What you have to do
Among the lines of the listing below, count those with the string "icon". Give the number and no commentary.
-- -- --
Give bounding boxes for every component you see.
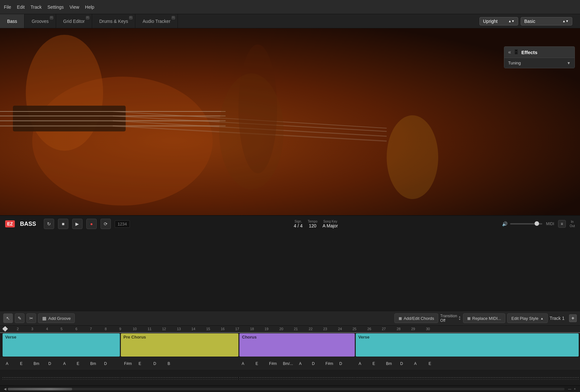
record-button[interactable]: ● xyxy=(86,219,97,229)
marker-27: 27 xyxy=(382,327,386,331)
tab-grid-editor[interactable]: Grid Editor ⧉ xyxy=(56,14,92,28)
volume-slider[interactable] xyxy=(510,223,542,225)
grid-editor-icon: ⧉ xyxy=(86,16,89,19)
effects-back-button[interactable]: « xyxy=(508,49,511,55)
track-row-main: Verse Pre Chorus Chorus Verse xyxy=(0,332,580,358)
marker-23: 23 xyxy=(323,327,327,331)
replace-midi-icon: ▦ xyxy=(467,316,470,320)
svg-point-12 xyxy=(219,73,284,189)
marker-14: 14 xyxy=(191,327,195,331)
zoom-in-button[interactable]: + xyxy=(572,387,577,392)
edit-play-chevron: ▲ xyxy=(540,317,544,320)
marker-5: 5 xyxy=(61,327,63,331)
segment-verse-2[interactable]: Verse xyxy=(356,333,579,357)
replace-midi-button[interactable]: ▦ Replace MIDI... xyxy=(463,313,506,323)
instrument-selector[interactable]: Upright ▲▼ xyxy=(479,17,518,25)
marker-3: 3 xyxy=(31,327,33,331)
style-selector[interactable]: Basic ▲▼ xyxy=(521,17,572,25)
chord-E-1: E xyxy=(20,361,23,366)
svg-rect-2 xyxy=(13,106,126,131)
pencil-icon: ✎ xyxy=(18,316,22,321)
midi-settings-button[interactable]: ≡ xyxy=(558,220,566,228)
tuning-row[interactable]: Tuning ▼ xyxy=(504,58,575,68)
chord-Bm-3: Bm xyxy=(386,361,392,366)
tab-bass[interactable]: Bass xyxy=(0,14,24,28)
edit-play-style-button[interactable]: Edit Play Style ▲ xyxy=(507,313,548,323)
scroll-left-button[interactable]: ◀ xyxy=(3,387,8,392)
chord-Bm-1: Bm xyxy=(34,361,39,366)
chord-grid-icon: ▦ xyxy=(399,316,402,320)
song-key-block: Song Key A Major xyxy=(323,220,338,228)
marker-9: 9 xyxy=(119,327,121,331)
transition-down-arrow[interactable]: ▼ xyxy=(459,318,461,321)
effects-panel: « 🎛 Effects Tuning ▼ xyxy=(504,46,575,68)
add-track-button[interactable]: + xyxy=(569,314,577,322)
chord-D-5: D xyxy=(339,361,342,366)
tuning-label: Tuning xyxy=(508,61,567,65)
chord-Fsm-3: F#m xyxy=(325,361,333,366)
menu-settings[interactable]: Settings xyxy=(47,5,64,10)
song-key-value: A Major xyxy=(323,223,338,228)
track-label: Track 1 xyxy=(550,316,565,321)
metronome-icon: ⟳ xyxy=(104,221,108,226)
marker-25: 25 xyxy=(353,327,356,331)
metronome-button[interactable]: ⟳ xyxy=(101,219,111,229)
chord-A-5: A xyxy=(359,361,361,366)
tab-audio-tracker[interactable]: Audio Tracker ⧉ xyxy=(135,14,178,28)
bass-visual xyxy=(0,28,580,215)
zoom-out-button[interactable]: — xyxy=(567,387,572,392)
play-icon: ▶ xyxy=(75,221,79,226)
tuning-chevron[interactable]: ▼ xyxy=(567,61,571,65)
drums-keys-icon: ⧉ xyxy=(129,16,132,19)
effects-title: Effects xyxy=(521,50,537,55)
loop-button[interactable]: ↻ xyxy=(44,219,54,229)
tab-drums-keys[interactable]: Drums & Keys ⧉ xyxy=(92,14,135,28)
scissors-icon: ✂ xyxy=(29,316,33,321)
scissors-tool-button[interactable]: ✂ xyxy=(26,313,36,323)
marker-21: 21 xyxy=(294,327,298,331)
scroll-track[interactable] xyxy=(8,388,565,390)
beat-display: 1234 xyxy=(115,220,130,228)
pencil-tool-button[interactable]: ✎ xyxy=(15,313,24,323)
select-tool-button[interactable]: ↖ xyxy=(3,313,13,323)
scroll-thumb[interactable] xyxy=(8,388,72,390)
marker-12: 12 xyxy=(162,327,166,331)
marker-26: 26 xyxy=(367,327,371,331)
menu-view[interactable]: View xyxy=(70,5,79,10)
grooves-icon: ⧉ xyxy=(50,16,53,19)
menu-edit[interactable]: Edit xyxy=(17,5,25,10)
svg-point-1 xyxy=(26,35,103,151)
transition-arrows[interactable]: ▲ ▼ xyxy=(459,316,461,321)
add-edit-chords-button[interactable]: ▦ Add/Edit Chords xyxy=(394,313,439,323)
chord-E-6: E xyxy=(429,361,431,366)
segment-pre-chorus[interactable]: Pre Chorus xyxy=(121,333,238,357)
tab-grooves[interactable]: Grooves ⧉ xyxy=(24,14,56,28)
effects-rack-icon: 🎛 xyxy=(514,49,519,55)
menu-track[interactable]: Track xyxy=(31,5,42,10)
segment-verse-1[interactable]: Verse xyxy=(3,333,120,357)
out-label: Out xyxy=(570,224,575,228)
play-button[interactable]: ▶ xyxy=(72,219,82,229)
marker-24: 24 xyxy=(338,327,342,331)
style-chevron: ▲▼ xyxy=(562,19,569,23)
add-groove-button[interactable]: ▦ Add Groove xyxy=(38,313,75,323)
time-signature-block: Sign. 4 / 4 xyxy=(294,220,303,228)
segment-chorus[interactable]: Chorus xyxy=(239,333,355,357)
scroll-area: ◀ — + xyxy=(0,386,580,392)
marker-16: 16 xyxy=(221,327,225,331)
tempo-block: Tempo 120 xyxy=(308,220,317,228)
tab-bar: Bass Grooves ⧉ Grid Editor ⧉ Drums & Key… xyxy=(0,14,580,28)
menu-file[interactable]: File xyxy=(4,5,11,10)
volume-thumb[interactable] xyxy=(535,221,539,226)
marker-8: 8 xyxy=(105,327,107,331)
marker-10: 10 xyxy=(133,327,137,331)
segment-verse-label: Verse xyxy=(5,335,16,339)
marker-28: 28 xyxy=(397,327,401,331)
midi-label: MIDI xyxy=(546,222,554,226)
stop-button[interactable]: ■ xyxy=(58,219,68,229)
chord-Fsm-2: F#m xyxy=(269,361,277,366)
chord-Fsm-1: F#m xyxy=(124,361,132,366)
instrument-area: « 🎛 Effects Tuning ▼ xyxy=(0,28,580,215)
menu-help[interactable]: Help xyxy=(85,5,94,10)
chord-row: A E Bm D A E Bm D F#m E D B A E F#m Bm/.… xyxy=(0,358,580,369)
-- -- --
Solved exercise
10